**Raw data**:
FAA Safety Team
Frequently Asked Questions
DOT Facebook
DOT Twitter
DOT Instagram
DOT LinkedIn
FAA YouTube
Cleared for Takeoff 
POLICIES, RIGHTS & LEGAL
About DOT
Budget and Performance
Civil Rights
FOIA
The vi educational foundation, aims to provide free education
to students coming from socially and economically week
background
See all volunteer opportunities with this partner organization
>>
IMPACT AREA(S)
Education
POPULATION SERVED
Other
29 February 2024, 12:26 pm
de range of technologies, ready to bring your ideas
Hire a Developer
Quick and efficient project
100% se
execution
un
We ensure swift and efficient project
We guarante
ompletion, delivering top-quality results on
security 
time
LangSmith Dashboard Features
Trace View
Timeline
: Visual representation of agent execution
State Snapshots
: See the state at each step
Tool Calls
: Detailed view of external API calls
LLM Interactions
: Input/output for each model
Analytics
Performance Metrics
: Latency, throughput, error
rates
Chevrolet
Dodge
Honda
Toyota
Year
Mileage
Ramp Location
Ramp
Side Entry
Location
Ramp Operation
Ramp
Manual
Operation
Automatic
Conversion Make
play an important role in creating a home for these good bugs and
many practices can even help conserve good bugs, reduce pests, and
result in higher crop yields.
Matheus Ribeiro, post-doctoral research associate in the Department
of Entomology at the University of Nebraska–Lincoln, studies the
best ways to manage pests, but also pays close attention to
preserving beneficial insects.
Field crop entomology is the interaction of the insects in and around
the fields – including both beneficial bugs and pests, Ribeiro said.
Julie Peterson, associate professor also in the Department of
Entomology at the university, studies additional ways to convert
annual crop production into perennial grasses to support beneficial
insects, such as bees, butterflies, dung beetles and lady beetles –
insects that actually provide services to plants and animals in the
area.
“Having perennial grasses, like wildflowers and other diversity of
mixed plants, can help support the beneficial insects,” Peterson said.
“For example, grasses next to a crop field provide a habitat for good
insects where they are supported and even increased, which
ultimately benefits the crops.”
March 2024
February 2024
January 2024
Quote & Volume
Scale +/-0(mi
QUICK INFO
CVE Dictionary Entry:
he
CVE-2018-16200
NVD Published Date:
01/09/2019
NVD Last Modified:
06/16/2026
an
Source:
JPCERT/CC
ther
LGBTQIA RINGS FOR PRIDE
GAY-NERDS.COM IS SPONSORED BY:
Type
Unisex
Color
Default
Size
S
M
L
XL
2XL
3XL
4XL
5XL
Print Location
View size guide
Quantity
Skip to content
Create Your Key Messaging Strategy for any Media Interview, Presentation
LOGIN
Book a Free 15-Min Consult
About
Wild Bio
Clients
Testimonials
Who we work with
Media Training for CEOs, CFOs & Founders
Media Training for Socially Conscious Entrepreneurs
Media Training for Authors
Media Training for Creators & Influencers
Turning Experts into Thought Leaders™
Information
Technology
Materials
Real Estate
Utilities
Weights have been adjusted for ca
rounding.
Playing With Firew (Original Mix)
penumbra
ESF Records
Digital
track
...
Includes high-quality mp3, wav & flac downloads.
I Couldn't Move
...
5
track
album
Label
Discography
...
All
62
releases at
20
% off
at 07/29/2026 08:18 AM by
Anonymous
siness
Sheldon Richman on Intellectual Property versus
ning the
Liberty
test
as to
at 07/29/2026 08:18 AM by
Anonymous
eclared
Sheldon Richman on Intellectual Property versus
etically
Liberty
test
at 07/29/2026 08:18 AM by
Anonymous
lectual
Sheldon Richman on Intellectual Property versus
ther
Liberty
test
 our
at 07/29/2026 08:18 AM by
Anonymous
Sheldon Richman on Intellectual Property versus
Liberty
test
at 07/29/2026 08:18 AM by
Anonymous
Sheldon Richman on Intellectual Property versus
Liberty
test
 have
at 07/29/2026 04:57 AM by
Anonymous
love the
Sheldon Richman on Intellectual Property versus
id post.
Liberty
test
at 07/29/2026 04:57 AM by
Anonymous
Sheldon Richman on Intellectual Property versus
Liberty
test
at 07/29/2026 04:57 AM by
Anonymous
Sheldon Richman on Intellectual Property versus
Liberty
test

**Work instruction**: Give the whole listing again, character for character.

**Exercise answer**:
FAA Safety Team
Frequently Asked Questions
DOT Facebook
DOT Twitter
DOT Instagram
DOT LinkedIn
FAA YouTube
Cleared for Takeoff 
POLICIES, RIGHTS & LEGAL
About DOT
Budget and Performance
Civil Rights
FOIA
The vi educational foundation, aims to provide free education
to students coming from socially and economically week
background
See all volunteer opportunities with this partner organization
>>
IMPACT AREA(S)
Education
POPULATION SERVED
Other
29 February 2024, 12:26 pm
de range of technologies, ready to bring your ideas
Hire a Developer
Quick and efficient project
100% se
execution
un
We ensure swift and efficient project
We guarante
ompletion, delivering top-quality results on
security 
time
LangSmith Dashboard Features
Trace View
Timeline
: Visual representation of agent execution
State Snapshots
: See the state at each step
Tool Calls
: Detailed view of external API calls
LLM Interactions
: Input/output for each model
Analytics
Performance Metrics
: Latency, throughput, error
rates
Chevrolet
Dodge
Honda
Toyota
Year
Mileage
Ramp Location
Ramp
Side Entry
Location
Ramp Operation
Ramp
Manual
Operation
Automatic
Conversion Make
play an important role in creating a home for these good bugs and
many practices can even help conserve good bugs, reduce pests, and
result in higher crop yields.
Matheus Ribeiro, post-doctoral research associate in the Department
of Entomology at the University of Nebraska–Lincoln, studies the
best ways to manage pests, but also pays close attention to
preserving beneficial insects.
Field crop entomology is the interaction of the insects in and around
the fields – including both beneficial bugs and pests, Ribeiro said.
Julie Peterson, associate professor also in the Department of
Entomology at the university, studies additional ways to convert
annual crop production into perennial grasses to support beneficial
insects, such as bees, butterflies, dung beetles and lady beetles –
insects that actually provide services to plants and animals in the
area.
“Having perennial grasses, like wildflowers and other diversity of
mixed plants, can help support the beneficial insects,” Peterson said.
“For example, grasses next to a crop field provide a habitat for good
insects where they are supported and even increased, which
ultimately benefits the crops.”
March 2024
February 2024
January 2024
Quote & Volume
Scale +/-0(mi
QUICK INFO
CVE Dictionary Entry:
he
CVE-2018-16200
NVD Published Date:
01/09/2019
NVD Last Modified:
06/16/2026
an
Source:
JPCERT/CC
ther
LGBTQIA RINGS FOR PRIDE
GAY-NERDS.COM IS SPONSORED BY:
Type
Unisex
Color
Default
Size
S
M
L
XL
2XL
3XL
4XL
5XL
Print Location
View size guide
Quantity
Skip to content
Create Your Key Messaging Strategy for any Media Interview, Presentation
LOGIN
Book a Free 15-Min Consult
About
Wild Bio
Clients
Testimonials
Who we work with
Media Training for CEOs, CFOs & Founders
Media Training for Socially Conscious Entrepreneurs
Media Training for Authors
Media Training for Creators & Influencers
Turning Experts into Thought Leaders™
Information
Technology
Materials
Real Estate
Utilities
Weights have been adjusted for ca
rounding.
Playing With Firew (Original Mix)
penumbra
ESF Records
Digital
track
...
Includes high-quality mp3, wav & flac downloads.
I Couldn't Move
...
5
track
album
Label
Discography
...
All
62
releases at
20
% off
at 07/29/2026 08:18 AM by
Anonymous
siness
Sheldon Richman on Intellectual Property versus
ning the
Liberty
test
as to
at 07/29/2026 08:18 AM by
Anonymous
eclared
Sheldon Richman on Intellectual Property versus
etically
Liberty
test
at 07/29/2026 08:18 AM by
Anonymous
lectual
Sheldon Richman on Intellectual Property versus
ther
Liberty
test
 our
at 07/29/2026 08:18 AM by
Anonymous
Sheldon Richman on Intellectual Property versus
Liberty
test
at 07/29/2026 08:18 AM by
Anonymous
Sheldon Richman on Intellectual Property versus
Liberty
test
 have
at 07/29/2026 04:57 AM by
Anonymous
love the
Sheldon Richman on Intellectual Property versus
id post.
Liberty
test
at 07/29/2026 04:57 AM by
Anonymous
Sheldon Richman on Intellectual Property versus
Liberty
test
at 07/29/2026 04:57 AM by
Anonymous
Sheldon Richman on Intellectual Property versus
Liberty
test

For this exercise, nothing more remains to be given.